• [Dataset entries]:
+ + + + + + +
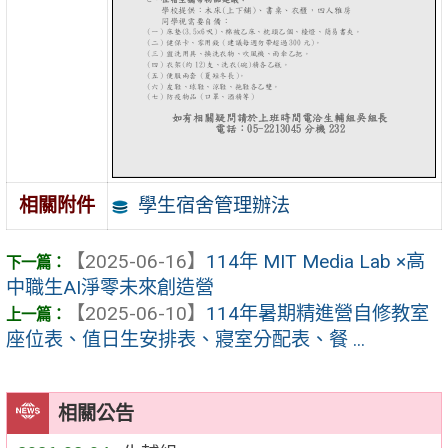
學生宿舍管理辦法
相關附件
【2025-06-16】
114年 MIT Media Lab ×高
中職生AI淨零未來創造營
【2025-06-10】
114年暑期精進營自修教室
座位表、值日生安排表、寢室分配表、餐 ...
相關公告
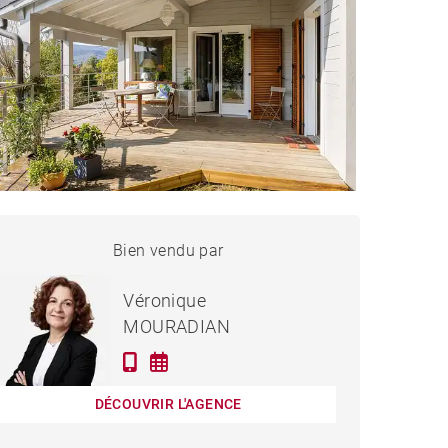
MAISON FONTAINES-SUR-
Bien vendu par
Vendu
SAÔNE - 221 M²
Véronique
MOURADIAN
DÉCOUVRIR L'AGENCE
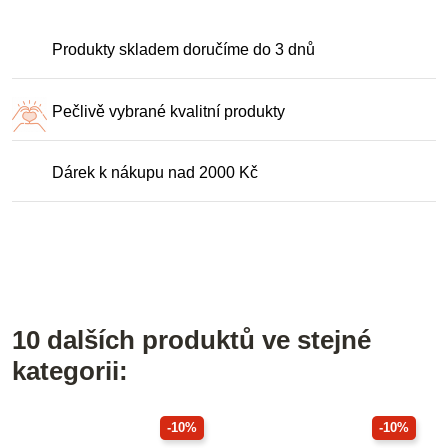
Produkty skladem doručíme do 3 dnů
Pečlivě vybrané kvalitní produkty
Dárek k nákupu nad 2000 Kč
10 dalších produktů ve stejné
kategorii:
-10%
-10%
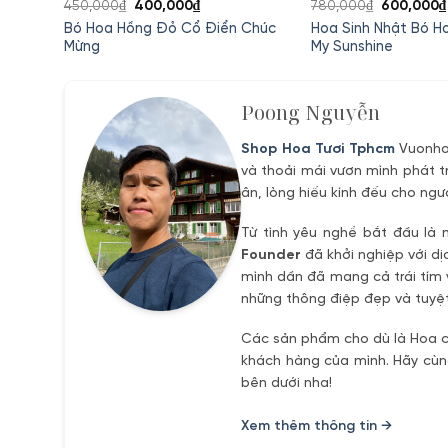
Giá
Giá
Giá
450,000
₫
400,000
₫
780,000
₫
600,000
₫
gốc
hiện
gốc
o Mỗi
Bó Hoa Hồng Đỏ Cổ Điển Chúc
Hoa Sinh Nhật Bó H
là:
tại
là:
Mừng
My Sunshine
450,000₫.
là:
780,000₫.
₫.
400,000₫.
Poong Nguyễn
Shop Hoa Tươi Tphcm
Vuonhoa
và thoải mái vươn mình phát t
ân, lòng hiếu kính đếu cho ngư
Từ tình yêu nghề bắt đầu là 
Founder
đã khởi nghiệp với dị
mình dần đã mang cả trái tím 
những thông điệp đẹp và tuyệt
Các sản phẩm cho dù là Hoa ch
khách hàng của mình. Hãy cùng
bên dưới nha!
Xem thêm thông tin →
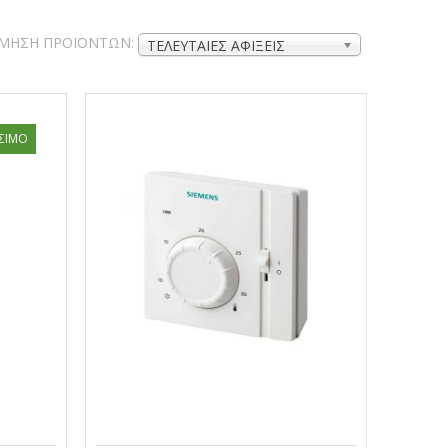
ΜΗΣΗ ΠΡΟΪΌΝΤΩΝ:
ΤΕΛΕΥΤΑΊΕΣ ΑΦΊΞΕΙΣ
ΣΙΜΟ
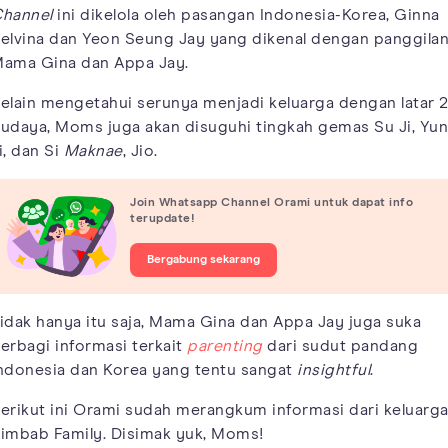
hannel
ini dikelola oleh pasangan Indonesia-Korea, Ginna
elvina dan Yeon Seung Jay yang dikenal dengan panggila
ama Gina dan Appa Jay.
elain mengetahui serunya menjadi keluarga dengan latar 
udaya, Moms juga akan disuguhi tingkah gemas Su Ji, Yun
i, dan Si
Maknae
, Jio.
Join Whatsapp Channel Orami untuk dapat info
terupdate!
Bergabung sekarang
idak hanya itu saja, Mama Gina dan Appa Jay juga suka
erbagi informasi terkait
parenting
dari sudut pandang
ndonesia dan Korea yang tentu sangat
insightful
.
erikut ini Orami sudah merangkum informasi dari keluarg
imbab Family. Disimak yuk, Moms!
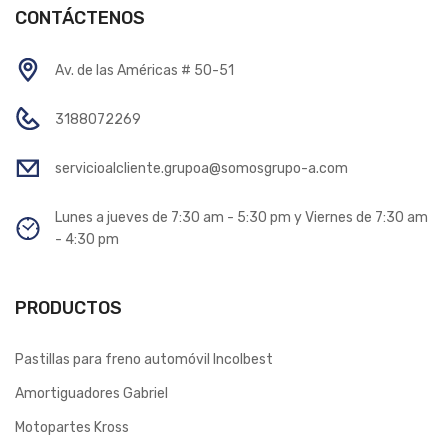
CONTÁCTENOS
Av. de las Américas # 50-51
3188072269
servicioalcliente.grupoa@somosgrupo-a.com
Lunes a jueves de 7:30 am - 5:30 pm y Viernes de 7:30 am
- 4:30 pm
PRODUCTOS
Pastillas para freno automóvil Incolbest
Amortiguadores Gabriel
Motopartes Kross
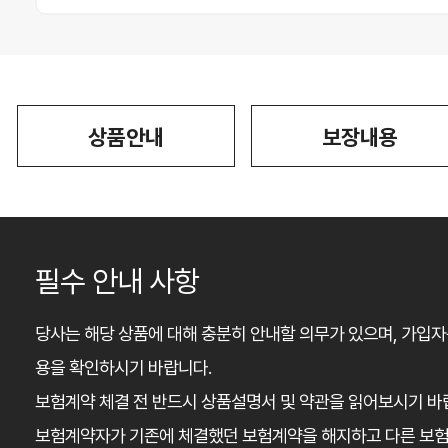
상품안내
보장내용
필수 안내 사항
당사는 해당 상품에 대해 충분히 안내할 의무가 있으며, 가입자
용을 확인하시기 바랍니다.
보험계약 체결 전 반드시 상품설명서 및 약관을 읽어보시기 바
보험계약자가 기존에 체결했던 보험계약을 해지하고 다른 보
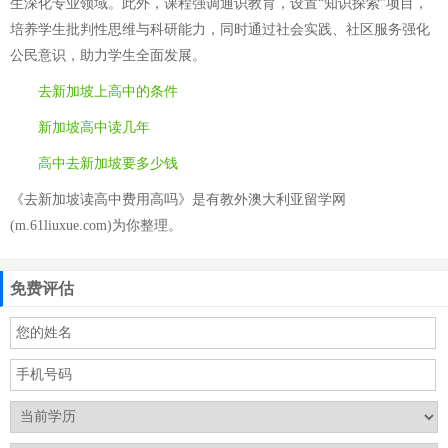
生深化专业领域。此外，课程强调通识教育，设置“知识探索”项目，
培养学生批判性思维与科研能力，同时通过社会实践、社区服务强化
公民意识，助力学生全面发展。
去新加坡上高中的条件
新加坡高中读几年
高中去新加坡要多少钱
《去新加坡读高中费用高吗》是有教外澳大利亚留学网
(m.61liuxue.com)为你整理。
免费评估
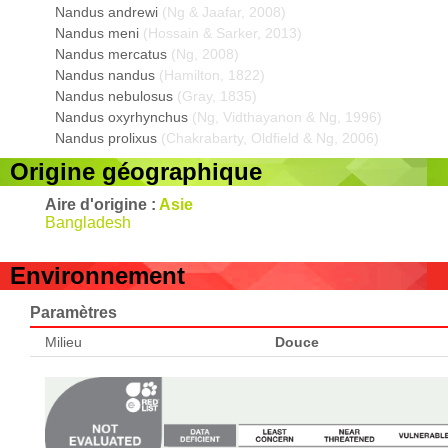
Nandus andrewi
(Ng & Jaafar, 2008)
Nandus meni
(Hossain & Sarker, 2013)
Nandus mercatus
(Ng, 2008)
Nandus nandus
(Hamilton, 1822)
Nandus nebulosus
(Gray, 1835)
Nandus oxyrhynchus
(Ng, Vidthayanon & Ng, 1996)
Nandus prolixus
(Chakrabarty, Oldfield & Ng, 2006)
Origine géographique
Aire d'origine :
Asie
Bangladesh
Environnement
Paramètres
Milieu
Douce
+ + + + + + +
• [Exercise instructions]: A word-for-word copy of the records above is needed, pictures excluded.

• [Solution for this problem]:
學生宿舍管理辦法
相關附件
【2025-06-16】
114年 MIT Media Lab ×高
中職生AI淨零未來創造營
【2025-06-10】
114年暑期精進營自修教室
座位表、值日生安排表、寢室分配表、餐 ...
相關公告
MAISON FONTAINES-SUR-
Bien vendu par
Vendu
SAÔNE - 221 M²
Véronique
MOURADIAN
DÉCOUVRIR L'AGENCE
Produkty skladem doručíme do 3 dnů
Pečlivě vybrané kvalitní produkty
Dárek k nákupu nad 2000 Kč
10 dalších produktů ve stejné
kategorii:
-10%
-10%
Giá
Giá
Giá
450,000
₫
400,000
₫
780,000
₫
600,000
₫
gốc
hiện
gốc
o Mỗi
Bó Hoa Hồng Đỏ Cổ Điển Chúc
Hoa Sinh Nhật Bó H
là:
tại
là:
Mừng
My Sunshine
450,000₫.
là:
780,000₫.
₫.
400,000₫.
Poong Nguyễn
Shop Hoa Tươi Tphcm
Vuonhoa
và thoải mái vươn mình phát t
ân, lòng hiếu kính đếu cho ngư
Từ tình yêu nghề bắt đầu là 
Founder
đã khởi nghiệp với dị
mình dần đã mang cả trái tím 
những thông điệp đẹp và tuyệt
Các sản phẩm cho dù là Hoa ch
khách hàng của mình. Hãy cùng
bên dưới nha!
Xem thêm thông tin →
ΜΗΣΗ ΠΡΟΪΌΝΤΩΝ:
ΤΕΛΕΥΤΑΊΕΣ ΑΦΊΞΕΙΣ
ΣΙΜΟ
hannel
ini dikelola oleh pasangan Indonesia-Korea, Ginna
elvina dan Yeon Seung Jay yang dikenal dengan panggila
ama Gina dan Appa Jay.
elain mengetahui serunya menjadi keluarga dengan latar 
udaya, Moms juga akan disuguhi tingkah gemas Su Ji, Yun
i, dan Si
Maknae
, Jio.
Join Whatsapp Channel Orami untuk dapat info
terupdate!
Bergabung sekarang
idak hanya itu saja, Mama Gina dan Appa Jay juga suka
erbagi informasi terkait
parenting
dari sudut pandang
ndonesia dan Korea yang tentu sangat
insightful
.
erikut ini Orami sudah merangkum informasi dari keluarg
imbab Family. Disimak yuk, Moms!
CONTÁCTENOS
Av. de las Américas # 50-51
3188072269
servicioalcliente.grupoa@somosgrupo-a.com
Lunes a jueves de 7:30 am - 5:30 pm y Viernes de 7:30 am
- 4:30 pm
PRODUCTOS
Pastillas para freno automóvil Incolbest
Amortiguadores Gabriel
Motopartes Kross
상품안내
보장내용
필수 안내 사항
당사는 해당 상품에 대해 충분히 안내할 의무가 있으며, 가입자
용을 확인하시기 바랍니다.
보험계약 체결 전 반드시 상품설명서 및 약관을 읽어보시기 바
보험계약자가 기존에 체결했던 보험계약을 해지하고 다른 보
生深化专业领域。此外，课程强调通识教育，设置“知识探索”项目，
培养学生批判性思维与科研能力，同时通过社会实践、社区服务强化
公民意识，助力学生全面发展。
去新加坡上高中的条件
新加坡高中读几年
高中去新加坡要多少钱
《去新加坡读高中费用高吗》是有教外澳大利亚留学网
(m.61liuxue.com)为你整理。
免费评估
Nandus andrewi
(Ng & Jaafar, 2008)
Nandus meni
(Hossain & Sarker, 2013)
Nandus mercatus
(Ng, 2008)
Nandus nandus
(Hamilton, 1822)
Nandus nebulosus
(Gray, 1835)
Nandus oxyrhynchus
(Ng, Vidthayanon & Ng, 1996)
Nandus prolixus
(Chakrabarty, Oldfield & Ng, 2006)
Origine géographique
Aire d'origine :
Asie
Bangladesh
Environnement
Paramètres
Milieu
Douce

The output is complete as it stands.